» DATA EXTRACTS

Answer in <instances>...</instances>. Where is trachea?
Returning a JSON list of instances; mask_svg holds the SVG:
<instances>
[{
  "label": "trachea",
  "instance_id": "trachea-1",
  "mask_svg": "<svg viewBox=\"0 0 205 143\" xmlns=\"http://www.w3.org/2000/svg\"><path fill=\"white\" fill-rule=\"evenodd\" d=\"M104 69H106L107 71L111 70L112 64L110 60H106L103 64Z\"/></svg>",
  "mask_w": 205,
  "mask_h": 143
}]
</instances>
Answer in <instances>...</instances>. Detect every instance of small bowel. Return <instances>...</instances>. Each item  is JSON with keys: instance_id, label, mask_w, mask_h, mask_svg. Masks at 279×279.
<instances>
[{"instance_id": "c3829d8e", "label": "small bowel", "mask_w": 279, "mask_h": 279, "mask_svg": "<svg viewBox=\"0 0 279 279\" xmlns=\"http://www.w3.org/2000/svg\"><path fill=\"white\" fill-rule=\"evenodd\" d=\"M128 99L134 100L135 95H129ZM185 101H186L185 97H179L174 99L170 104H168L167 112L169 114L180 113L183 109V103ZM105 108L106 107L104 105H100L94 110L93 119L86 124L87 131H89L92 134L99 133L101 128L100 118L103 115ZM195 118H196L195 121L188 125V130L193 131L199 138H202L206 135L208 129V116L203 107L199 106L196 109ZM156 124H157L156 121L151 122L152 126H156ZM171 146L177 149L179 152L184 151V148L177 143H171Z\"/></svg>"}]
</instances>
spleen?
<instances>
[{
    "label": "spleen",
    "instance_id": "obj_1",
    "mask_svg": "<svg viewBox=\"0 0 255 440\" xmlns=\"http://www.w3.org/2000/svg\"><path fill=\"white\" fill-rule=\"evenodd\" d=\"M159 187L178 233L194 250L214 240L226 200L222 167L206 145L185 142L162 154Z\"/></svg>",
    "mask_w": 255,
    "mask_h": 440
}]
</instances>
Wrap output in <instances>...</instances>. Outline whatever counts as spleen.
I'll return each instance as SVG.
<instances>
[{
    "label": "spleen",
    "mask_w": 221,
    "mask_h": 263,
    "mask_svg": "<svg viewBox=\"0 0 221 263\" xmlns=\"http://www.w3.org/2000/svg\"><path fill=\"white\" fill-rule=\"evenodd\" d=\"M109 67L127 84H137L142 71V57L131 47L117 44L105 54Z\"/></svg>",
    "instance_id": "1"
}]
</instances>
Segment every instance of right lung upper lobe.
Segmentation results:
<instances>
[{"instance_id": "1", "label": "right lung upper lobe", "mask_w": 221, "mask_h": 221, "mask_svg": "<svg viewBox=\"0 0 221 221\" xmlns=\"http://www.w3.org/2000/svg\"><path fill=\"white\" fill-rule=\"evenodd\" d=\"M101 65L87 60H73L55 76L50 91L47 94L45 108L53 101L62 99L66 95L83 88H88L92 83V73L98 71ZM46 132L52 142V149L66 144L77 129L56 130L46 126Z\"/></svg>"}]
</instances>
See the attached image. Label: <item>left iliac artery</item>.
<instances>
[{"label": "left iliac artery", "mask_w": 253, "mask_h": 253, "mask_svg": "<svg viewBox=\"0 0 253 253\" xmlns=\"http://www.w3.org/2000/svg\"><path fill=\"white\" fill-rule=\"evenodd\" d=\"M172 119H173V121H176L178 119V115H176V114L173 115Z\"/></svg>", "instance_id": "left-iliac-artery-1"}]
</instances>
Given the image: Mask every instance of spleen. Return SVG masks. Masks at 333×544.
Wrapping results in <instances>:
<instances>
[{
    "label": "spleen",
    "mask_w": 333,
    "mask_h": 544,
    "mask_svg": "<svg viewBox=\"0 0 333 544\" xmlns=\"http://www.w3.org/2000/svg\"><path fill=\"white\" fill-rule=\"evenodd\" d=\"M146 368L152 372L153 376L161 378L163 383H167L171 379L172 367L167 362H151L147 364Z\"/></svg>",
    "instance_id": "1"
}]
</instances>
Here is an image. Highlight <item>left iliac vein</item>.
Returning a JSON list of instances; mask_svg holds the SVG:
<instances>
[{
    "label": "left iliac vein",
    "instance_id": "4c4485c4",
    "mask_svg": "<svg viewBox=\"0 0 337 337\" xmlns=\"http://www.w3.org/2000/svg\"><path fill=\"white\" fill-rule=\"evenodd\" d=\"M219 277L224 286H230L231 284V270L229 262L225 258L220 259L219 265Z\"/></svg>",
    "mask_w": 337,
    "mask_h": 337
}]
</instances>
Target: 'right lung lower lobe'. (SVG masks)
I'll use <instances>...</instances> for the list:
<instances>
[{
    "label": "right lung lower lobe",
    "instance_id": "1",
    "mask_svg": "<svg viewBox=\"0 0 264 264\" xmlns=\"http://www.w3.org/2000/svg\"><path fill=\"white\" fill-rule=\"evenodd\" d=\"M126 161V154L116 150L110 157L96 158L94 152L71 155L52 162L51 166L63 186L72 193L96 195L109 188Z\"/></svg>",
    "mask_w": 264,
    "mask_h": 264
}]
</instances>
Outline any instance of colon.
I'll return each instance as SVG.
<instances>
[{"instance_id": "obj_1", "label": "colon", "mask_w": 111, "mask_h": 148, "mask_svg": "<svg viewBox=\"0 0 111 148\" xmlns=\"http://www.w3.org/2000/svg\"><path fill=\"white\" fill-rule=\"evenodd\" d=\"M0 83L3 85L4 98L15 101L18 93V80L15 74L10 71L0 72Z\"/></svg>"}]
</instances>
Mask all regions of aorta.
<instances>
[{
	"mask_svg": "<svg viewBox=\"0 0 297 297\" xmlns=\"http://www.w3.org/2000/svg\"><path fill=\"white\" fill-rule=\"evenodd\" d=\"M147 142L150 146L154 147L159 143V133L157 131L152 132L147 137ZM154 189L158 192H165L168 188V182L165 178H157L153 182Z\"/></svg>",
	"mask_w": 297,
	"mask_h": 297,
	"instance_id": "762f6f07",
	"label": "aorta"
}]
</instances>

» ABOUT THIS EXERCISE
The entire listing is to be repeated exactly.

» ANSWER TO THE EXERCISE
Answer in <instances>...</instances>. Where is trachea?
Returning a JSON list of instances; mask_svg holds the SVG:
<instances>
[{
  "label": "trachea",
  "instance_id": "trachea-1",
  "mask_svg": "<svg viewBox=\"0 0 205 143\" xmlns=\"http://www.w3.org/2000/svg\"><path fill=\"white\" fill-rule=\"evenodd\" d=\"M104 69H106L107 71L111 70L112 64L110 60H106L103 64Z\"/></svg>",
  "mask_w": 205,
  "mask_h": 143
}]
</instances>
Answer in <instances>...</instances>. Detect every instance of small bowel. Return <instances>...</instances>. Each item  is JSON with keys: instance_id, label, mask_w, mask_h, mask_svg. Masks at 279×279.
<instances>
[{"instance_id": "c3829d8e", "label": "small bowel", "mask_w": 279, "mask_h": 279, "mask_svg": "<svg viewBox=\"0 0 279 279\" xmlns=\"http://www.w3.org/2000/svg\"><path fill=\"white\" fill-rule=\"evenodd\" d=\"M128 99L134 100L135 95H129ZM185 101H186L185 97H179L174 99L170 104H168L167 112L169 114L180 113L183 109V103ZM105 108L106 107L104 105H100L94 110L93 119L86 124L87 131H89L92 134L99 133L101 128L100 118L103 115ZM195 118H196L195 121L188 125V130L193 131L199 138H202L206 135L208 129V116L203 107L199 106L196 109ZM156 124H157L156 121L151 122L152 126H156ZM171 146L177 149L179 152L184 151V148L177 143H171Z\"/></svg>"}]
</instances>
spleen?
<instances>
[{
    "label": "spleen",
    "instance_id": "obj_1",
    "mask_svg": "<svg viewBox=\"0 0 255 440\" xmlns=\"http://www.w3.org/2000/svg\"><path fill=\"white\" fill-rule=\"evenodd\" d=\"M159 187L178 233L194 250L214 240L226 200L222 167L206 145L185 142L162 154Z\"/></svg>",
    "mask_w": 255,
    "mask_h": 440
}]
</instances>
Wrap output in <instances>...</instances>. Outline whatever counts as spleen.
I'll return each instance as SVG.
<instances>
[{
    "label": "spleen",
    "mask_w": 221,
    "mask_h": 263,
    "mask_svg": "<svg viewBox=\"0 0 221 263\" xmlns=\"http://www.w3.org/2000/svg\"><path fill=\"white\" fill-rule=\"evenodd\" d=\"M109 67L127 84H137L142 71V57L131 47L117 44L105 54Z\"/></svg>",
    "instance_id": "1"
}]
</instances>
Segment every instance of right lung upper lobe.
Segmentation results:
<instances>
[{"instance_id": "1", "label": "right lung upper lobe", "mask_w": 221, "mask_h": 221, "mask_svg": "<svg viewBox=\"0 0 221 221\" xmlns=\"http://www.w3.org/2000/svg\"><path fill=\"white\" fill-rule=\"evenodd\" d=\"M101 65L87 60H73L55 76L50 91L47 94L45 108L53 101L62 99L66 95L83 88H88L92 83V73L98 71ZM46 132L52 142V149L66 144L77 129L56 130L46 126Z\"/></svg>"}]
</instances>
See the attached image. Label: <item>left iliac artery</item>.
<instances>
[{"label": "left iliac artery", "mask_w": 253, "mask_h": 253, "mask_svg": "<svg viewBox=\"0 0 253 253\" xmlns=\"http://www.w3.org/2000/svg\"><path fill=\"white\" fill-rule=\"evenodd\" d=\"M172 119H173V121H176L178 119V115H176V114L173 115Z\"/></svg>", "instance_id": "left-iliac-artery-1"}]
</instances>
Given the image: Mask every instance of spleen. Return SVG masks. Masks at 333×544.
Wrapping results in <instances>:
<instances>
[{
    "label": "spleen",
    "mask_w": 333,
    "mask_h": 544,
    "mask_svg": "<svg viewBox=\"0 0 333 544\" xmlns=\"http://www.w3.org/2000/svg\"><path fill=\"white\" fill-rule=\"evenodd\" d=\"M146 368L152 372L153 376L161 378L163 383H167L171 379L172 367L167 362H151L147 364Z\"/></svg>",
    "instance_id": "1"
}]
</instances>
Here is an image. Highlight <item>left iliac vein</item>.
Returning a JSON list of instances; mask_svg holds the SVG:
<instances>
[{
    "label": "left iliac vein",
    "instance_id": "4c4485c4",
    "mask_svg": "<svg viewBox=\"0 0 337 337\" xmlns=\"http://www.w3.org/2000/svg\"><path fill=\"white\" fill-rule=\"evenodd\" d=\"M219 277L224 286H230L231 284V270L229 262L225 258L220 259L219 265Z\"/></svg>",
    "mask_w": 337,
    "mask_h": 337
}]
</instances>
Target: 'right lung lower lobe'. (SVG masks)
I'll use <instances>...</instances> for the list:
<instances>
[{
    "label": "right lung lower lobe",
    "instance_id": "1",
    "mask_svg": "<svg viewBox=\"0 0 264 264\" xmlns=\"http://www.w3.org/2000/svg\"><path fill=\"white\" fill-rule=\"evenodd\" d=\"M126 161V154L116 150L110 157L96 158L94 152L71 155L52 162L51 166L63 186L72 193L96 195L109 188Z\"/></svg>",
    "mask_w": 264,
    "mask_h": 264
}]
</instances>
Outline any instance of colon.
I'll return each instance as SVG.
<instances>
[{"instance_id": "obj_1", "label": "colon", "mask_w": 111, "mask_h": 148, "mask_svg": "<svg viewBox=\"0 0 111 148\" xmlns=\"http://www.w3.org/2000/svg\"><path fill=\"white\" fill-rule=\"evenodd\" d=\"M0 83L3 85L4 98L15 101L18 93V80L15 74L10 71L0 72Z\"/></svg>"}]
</instances>
Mask all regions of aorta.
<instances>
[{
	"mask_svg": "<svg viewBox=\"0 0 297 297\" xmlns=\"http://www.w3.org/2000/svg\"><path fill=\"white\" fill-rule=\"evenodd\" d=\"M147 142L150 146L154 147L159 143V133L157 131L152 132L147 137ZM154 189L158 192H165L168 188V182L165 178H157L153 182Z\"/></svg>",
	"mask_w": 297,
	"mask_h": 297,
	"instance_id": "762f6f07",
	"label": "aorta"
}]
</instances>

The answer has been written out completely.